(Data excerpts)
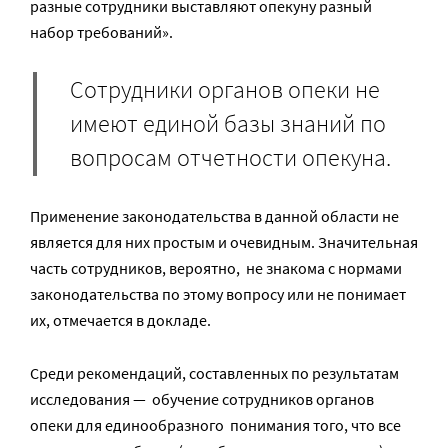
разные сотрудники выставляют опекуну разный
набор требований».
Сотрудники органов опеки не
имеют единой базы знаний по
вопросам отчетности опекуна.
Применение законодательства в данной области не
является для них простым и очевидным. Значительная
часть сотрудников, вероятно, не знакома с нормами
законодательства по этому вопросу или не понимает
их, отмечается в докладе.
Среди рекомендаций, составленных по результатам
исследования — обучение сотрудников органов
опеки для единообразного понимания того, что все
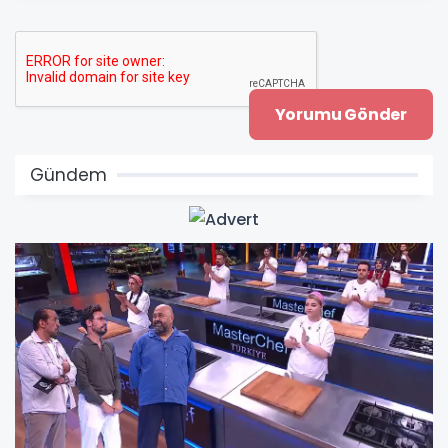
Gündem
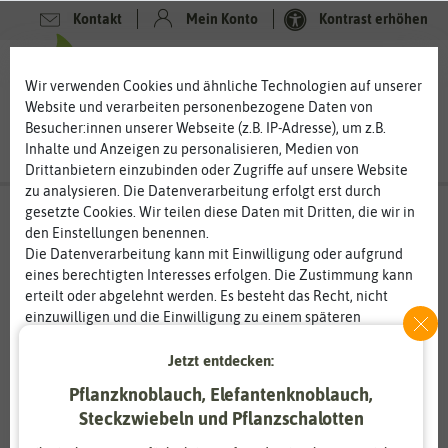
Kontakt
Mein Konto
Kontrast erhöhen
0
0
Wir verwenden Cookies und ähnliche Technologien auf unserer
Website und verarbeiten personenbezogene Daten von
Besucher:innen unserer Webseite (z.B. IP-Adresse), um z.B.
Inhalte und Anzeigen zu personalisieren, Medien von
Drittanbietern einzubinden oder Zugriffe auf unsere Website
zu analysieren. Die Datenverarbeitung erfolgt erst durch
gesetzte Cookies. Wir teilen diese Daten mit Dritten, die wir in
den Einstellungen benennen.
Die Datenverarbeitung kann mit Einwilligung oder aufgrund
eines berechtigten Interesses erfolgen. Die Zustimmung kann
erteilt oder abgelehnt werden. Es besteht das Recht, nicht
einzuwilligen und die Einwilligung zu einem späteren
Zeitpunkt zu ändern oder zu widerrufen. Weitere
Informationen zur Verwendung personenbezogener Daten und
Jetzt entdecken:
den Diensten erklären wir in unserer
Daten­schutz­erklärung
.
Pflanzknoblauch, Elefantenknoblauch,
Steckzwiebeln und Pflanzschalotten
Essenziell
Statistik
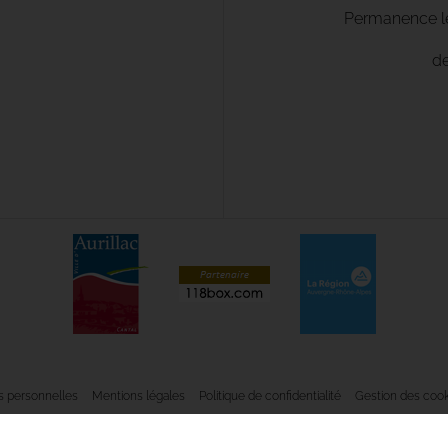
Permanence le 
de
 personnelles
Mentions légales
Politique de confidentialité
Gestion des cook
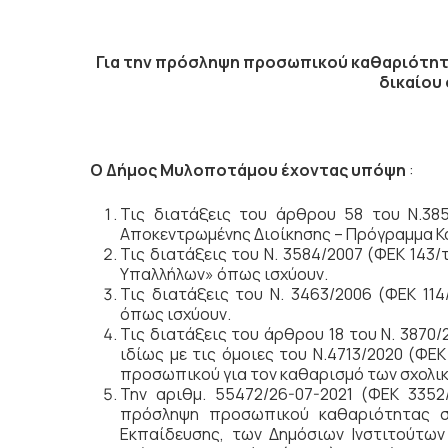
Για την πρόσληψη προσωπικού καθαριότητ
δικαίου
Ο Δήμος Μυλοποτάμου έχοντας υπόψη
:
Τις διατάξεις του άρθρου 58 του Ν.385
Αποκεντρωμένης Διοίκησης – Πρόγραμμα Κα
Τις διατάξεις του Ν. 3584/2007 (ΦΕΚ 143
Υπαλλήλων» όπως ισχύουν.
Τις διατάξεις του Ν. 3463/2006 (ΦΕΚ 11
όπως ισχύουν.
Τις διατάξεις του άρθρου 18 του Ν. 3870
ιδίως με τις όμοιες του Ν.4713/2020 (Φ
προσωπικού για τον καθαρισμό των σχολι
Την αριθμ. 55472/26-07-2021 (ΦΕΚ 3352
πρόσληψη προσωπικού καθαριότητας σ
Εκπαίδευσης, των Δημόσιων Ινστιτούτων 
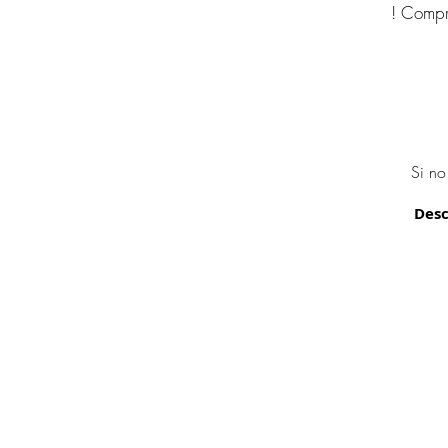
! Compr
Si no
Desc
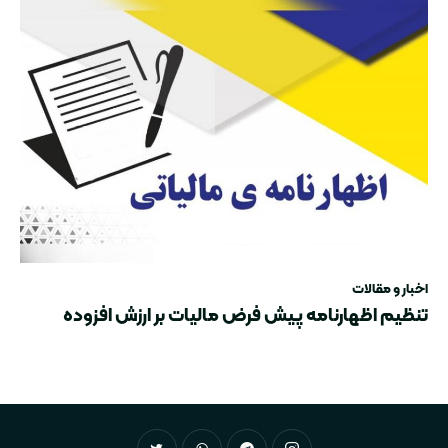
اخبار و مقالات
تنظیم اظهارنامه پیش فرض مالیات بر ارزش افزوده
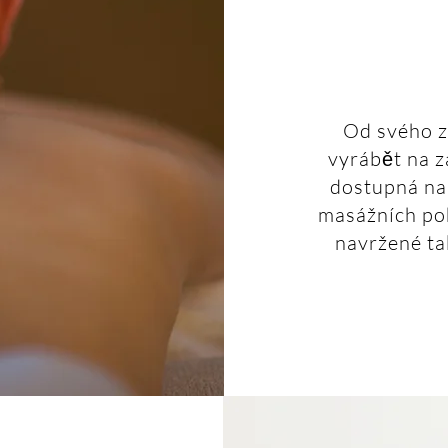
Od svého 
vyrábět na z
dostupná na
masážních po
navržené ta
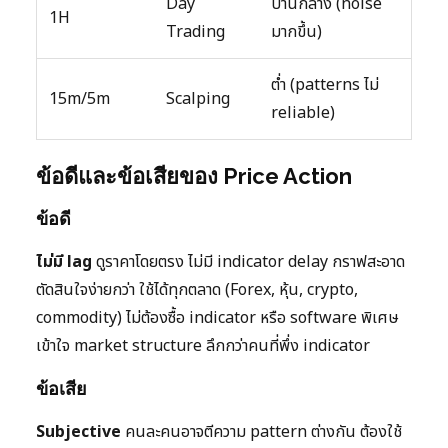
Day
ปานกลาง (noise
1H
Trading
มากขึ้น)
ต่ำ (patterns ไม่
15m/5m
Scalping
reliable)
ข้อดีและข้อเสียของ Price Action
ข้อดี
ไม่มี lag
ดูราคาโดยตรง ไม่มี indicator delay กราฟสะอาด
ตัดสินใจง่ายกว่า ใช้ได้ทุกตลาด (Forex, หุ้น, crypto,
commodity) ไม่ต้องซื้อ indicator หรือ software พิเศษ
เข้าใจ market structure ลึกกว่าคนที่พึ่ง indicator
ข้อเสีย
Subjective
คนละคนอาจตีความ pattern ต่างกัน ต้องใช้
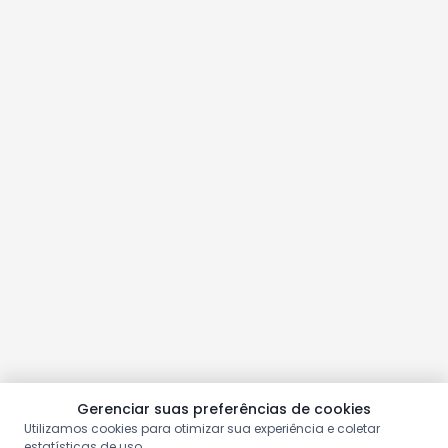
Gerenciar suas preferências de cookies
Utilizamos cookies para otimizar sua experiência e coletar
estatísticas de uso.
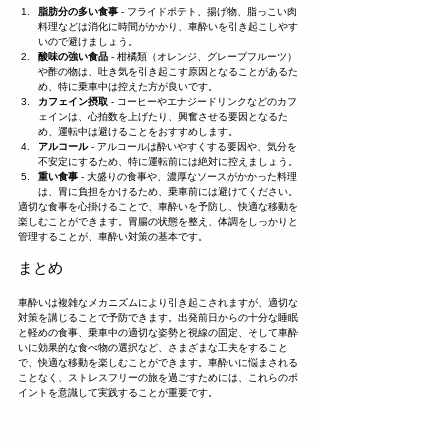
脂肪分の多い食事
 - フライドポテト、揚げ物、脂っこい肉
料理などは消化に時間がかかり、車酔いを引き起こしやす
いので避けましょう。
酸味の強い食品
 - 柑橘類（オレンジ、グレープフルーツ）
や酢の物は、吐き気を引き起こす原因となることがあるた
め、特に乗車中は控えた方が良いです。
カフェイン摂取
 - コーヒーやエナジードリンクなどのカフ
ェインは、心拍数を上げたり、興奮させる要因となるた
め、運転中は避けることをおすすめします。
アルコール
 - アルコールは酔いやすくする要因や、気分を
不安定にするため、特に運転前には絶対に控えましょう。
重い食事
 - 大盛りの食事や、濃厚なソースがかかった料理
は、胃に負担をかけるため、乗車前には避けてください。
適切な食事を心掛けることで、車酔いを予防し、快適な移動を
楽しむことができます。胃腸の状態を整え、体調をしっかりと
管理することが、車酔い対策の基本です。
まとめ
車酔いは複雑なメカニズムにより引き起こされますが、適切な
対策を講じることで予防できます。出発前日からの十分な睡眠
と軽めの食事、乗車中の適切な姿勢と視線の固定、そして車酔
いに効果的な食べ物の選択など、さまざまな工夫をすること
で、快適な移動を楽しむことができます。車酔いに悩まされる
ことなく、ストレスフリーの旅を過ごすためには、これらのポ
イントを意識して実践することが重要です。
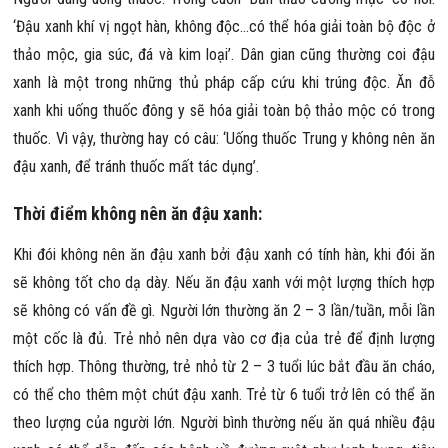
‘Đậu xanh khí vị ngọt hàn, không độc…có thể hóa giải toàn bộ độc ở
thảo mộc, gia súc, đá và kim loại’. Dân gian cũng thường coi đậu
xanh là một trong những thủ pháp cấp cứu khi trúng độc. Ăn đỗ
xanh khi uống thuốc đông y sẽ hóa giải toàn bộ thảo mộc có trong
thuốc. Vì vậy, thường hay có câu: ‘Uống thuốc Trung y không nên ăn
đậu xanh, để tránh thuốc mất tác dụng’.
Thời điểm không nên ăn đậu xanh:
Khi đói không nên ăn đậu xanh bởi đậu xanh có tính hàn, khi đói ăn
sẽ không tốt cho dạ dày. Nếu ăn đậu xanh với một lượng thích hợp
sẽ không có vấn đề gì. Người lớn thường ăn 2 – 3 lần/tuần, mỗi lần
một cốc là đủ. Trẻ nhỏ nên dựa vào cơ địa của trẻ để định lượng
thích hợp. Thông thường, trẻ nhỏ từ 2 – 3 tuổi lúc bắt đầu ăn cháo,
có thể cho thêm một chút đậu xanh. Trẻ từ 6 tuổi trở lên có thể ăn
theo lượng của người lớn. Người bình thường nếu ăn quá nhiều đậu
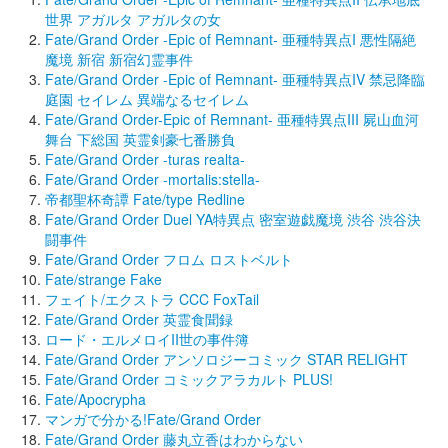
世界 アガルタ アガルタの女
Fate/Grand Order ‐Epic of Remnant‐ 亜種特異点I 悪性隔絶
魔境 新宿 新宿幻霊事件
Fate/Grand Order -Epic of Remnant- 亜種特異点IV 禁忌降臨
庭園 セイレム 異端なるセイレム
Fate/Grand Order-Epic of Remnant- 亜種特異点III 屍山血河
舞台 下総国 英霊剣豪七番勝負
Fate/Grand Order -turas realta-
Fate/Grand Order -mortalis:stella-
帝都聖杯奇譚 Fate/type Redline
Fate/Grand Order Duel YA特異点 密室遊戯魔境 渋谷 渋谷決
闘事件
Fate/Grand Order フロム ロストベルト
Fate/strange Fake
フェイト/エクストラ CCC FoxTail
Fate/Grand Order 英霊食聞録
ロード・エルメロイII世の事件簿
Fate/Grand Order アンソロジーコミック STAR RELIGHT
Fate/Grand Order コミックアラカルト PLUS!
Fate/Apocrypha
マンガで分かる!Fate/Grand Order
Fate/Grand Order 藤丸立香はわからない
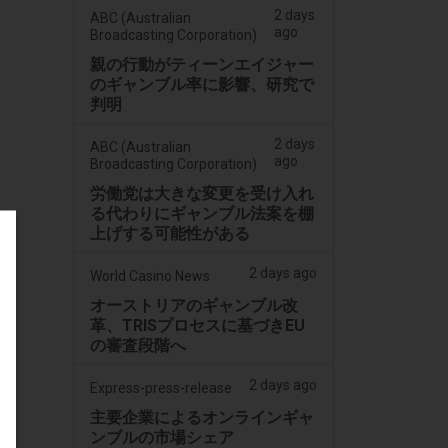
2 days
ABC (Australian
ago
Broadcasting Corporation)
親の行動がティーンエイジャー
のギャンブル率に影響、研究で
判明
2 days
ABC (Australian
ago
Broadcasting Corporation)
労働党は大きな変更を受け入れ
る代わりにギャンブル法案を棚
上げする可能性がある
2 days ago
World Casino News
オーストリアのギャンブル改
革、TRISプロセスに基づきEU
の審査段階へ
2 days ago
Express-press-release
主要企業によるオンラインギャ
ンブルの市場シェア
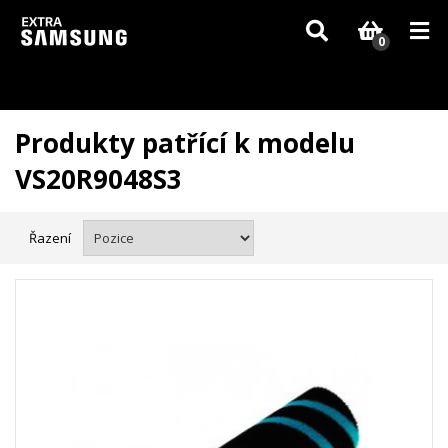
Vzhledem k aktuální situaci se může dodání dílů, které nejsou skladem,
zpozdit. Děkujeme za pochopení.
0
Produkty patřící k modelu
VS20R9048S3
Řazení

> **Work instruction**: Write out word for word the lines above that run from the one with "sẽ không tốt" to the one with "Fate/Grand Order -Epic". Include both end lines; exclude the images.

> **Solved problem**:
sẽ không tốt cho dạ dày. Nếu ăn đậu xanh với một lượng thích hợp
sẽ không có vấn đề gì. Người lớn thường ăn 2 – 3 lần/tuần, mỗi lần
một cốc là đủ. Trẻ nhỏ nên dựa vào cơ địa của trẻ để định lượng
thích hợp. Thông thường, trẻ nhỏ từ 2 – 3 tuổi lúc bắt đầu ăn cháo,
có thể cho thêm một chút đậu xanh. Trẻ từ 6 tuổi trở lên có thể ăn
theo lượng của người lớn. Người bình thường nếu ăn quá nhiều đậu
世界 アガルタ アガルタの女
Fate/Grand Order ‐Epic of Remnant‐ 亜種特異点I 悪性隔絶
魔境 新宿 新宿幻霊事件
Fate/Grand Order -Epic of Remnant- 亜種特異点IV 禁忌降臨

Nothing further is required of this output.